Nazlı Mengi

Nazlı Mengi

nazli.mengi@milliyet.com.tr

Tüm Yazıları

Cem Yılmaz’ın Cibar Kemal adında bir gazoz satıcısını canlandırdığı ‘İftarlık Gazoz’ filmini ben çok sevdim. Elbette zevkler değişir, hele de aynı filmi beğenenler kadar beğenmeyenler de çıkar ama bu filmin sevilmek için çok özelliği var.

1970’li yılların başında geçen ve o yılların Dev-Sol gibi siyasi örgütlerinden de söz edilen ‘İftarlık Gazoz’; bir Ege kasabasında halkın dini yaşamları dahil olmak üzere günlük hayatını ‘gazoz satıcısı Kemal ve çocuk çırağı Adem’ üzerinden anlatan bir film...

Haberin Devamı

Cami ve imam sahnelerine, imamların kasabalarda-köylerde insanlar üzerindeki etkisine (hâlâ böyle olabilir ama) fazlaca yer verilmiş... Adem bile “Din, yetişkin olmayanların oruç tutmasını emretmiyor” denmesine rağmen o baskıyı hissediyor ve oruç tutma konusunda kimseyi dinlemiyor.
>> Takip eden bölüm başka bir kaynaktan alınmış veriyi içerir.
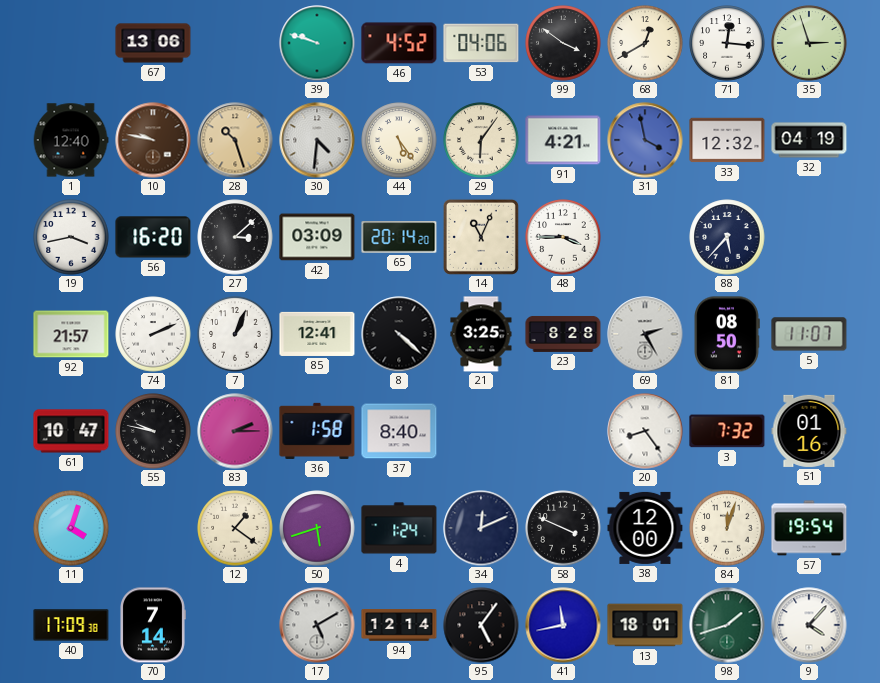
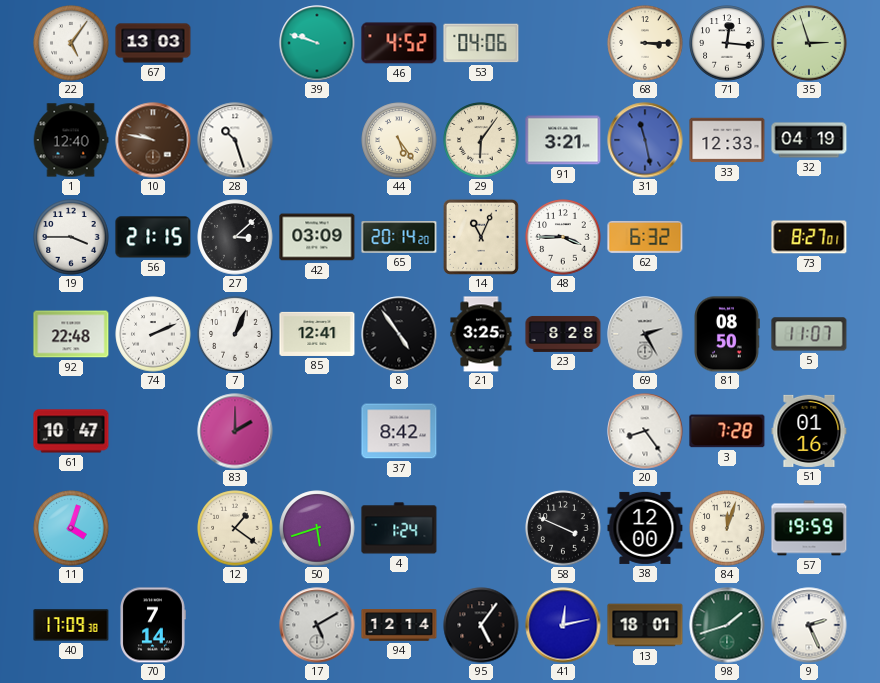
22: none -> 5:06
67: 13:06 -> 13:03
99: 3:51 -> none
68: 12:40 -> 3:15
28 dial: champagne -> white
30: 4:31 -> none
91: 4:21 -> 3:21
31: 3:58 -> 11:28
33: 12:32 -> 12:33
19: 3:43 -> 3:45
56: 16:20 -> 21:15
62: none -> 6:32
88: 5:37 -> none
73: none -> 8:27
92: 21:57 -> 22:48
8: 4:22 -> 4:54
55: 9:47 -> none
83: 2:15 -> 2:00
36: 1:58 -> none
37: 8:40 -> 8:42
3: 7:32 -> 7:28
34: 12:11 -> none
57: 19:54 -> 19:59
41: 11:43 -> 12:13
9: 4:07 -> 2:26
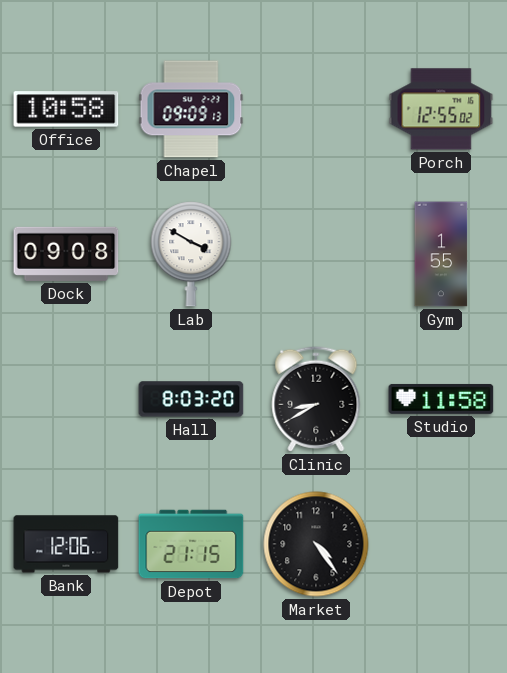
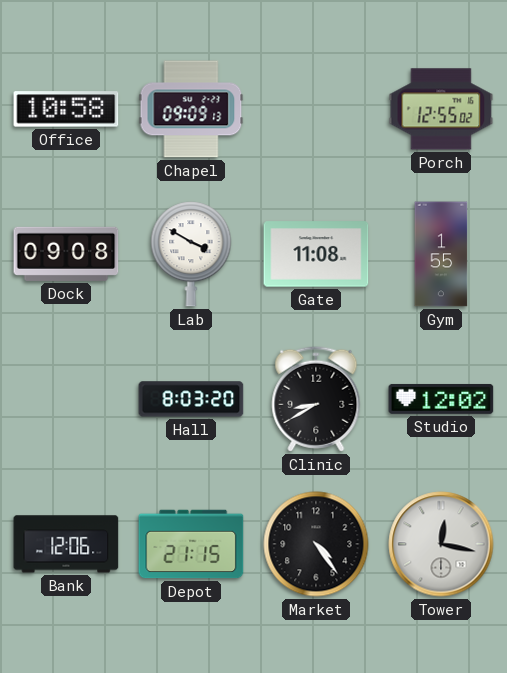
Gate: none -> 11:08
Studio: 11:58 -> 12:02
Tower: none -> 12:17
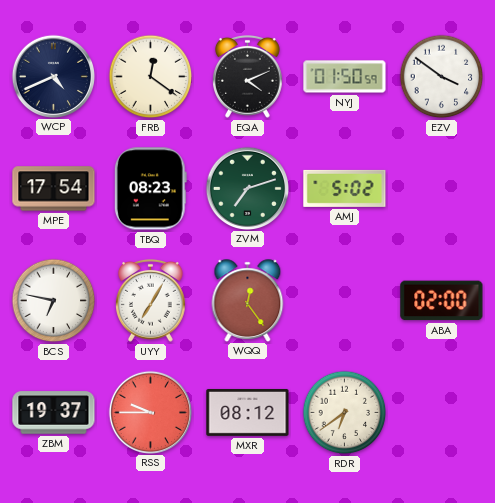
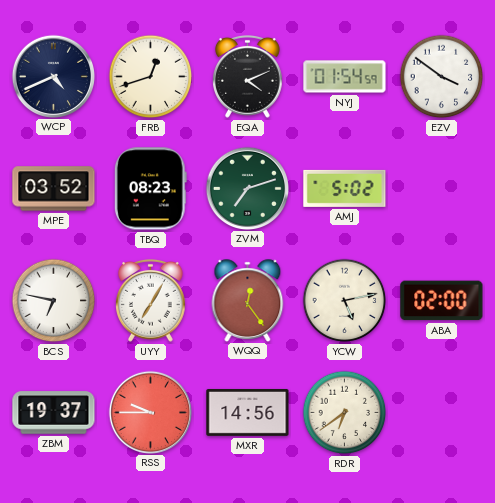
FRB: 12:21 -> 12:42
NYJ: 01:50 -> 01:54
MPE: 17:54 -> 03:52
YCW: none -> 5:13
MXR: 08:12 -> 14:56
Tüm ekibin son derece doğal oyunculuğu, o yılların ve kasabanın olanca gerçekçiliğiyle yansıtılması etkileyici.

BİR ‘GAZOZ’ DA BANA
Yılmaz ve Parlar’ın başarısı...

Cem Yılmaz komedi ve dram unsurlarının karıştırıldığı filmde her ikisinde de her zamanki gibi aynı başarıyı gösteriyor. Daha önce de film, dizi ve reklamlarda rol almış olan Berat Efe Parlar da, Yılmaz da, yardımcı rollerdeki oyuncular da ödüllük oyunculuk sergilemişler.

Yüksel Aksu’nun yazıp yönettiği filmi ‘68 kuşağını, o yılları bilenlerle’ izleyecek olursanız; o yılların şarkıları, çekirdek çıtlatarak film izlenen açık hava sinemaları, siyasi olayları sırasında nostaljinin zirve yaptığını görmeniz mümkün.

Cem Yılmaz ve Berat Efe’nin ‘terliği sokaktan geri alması ve plajda turistlere satış’ sahnesi, Adem’in; orucu bozmamak için bitkin ve ter içinde verdiği mücadele, adı komüniste çıkmış ağa oğlu Hasan’dan ve verdiği kitaplardan etkilenmesi, onları okurken verilen masal görüntüleri bence süperdi.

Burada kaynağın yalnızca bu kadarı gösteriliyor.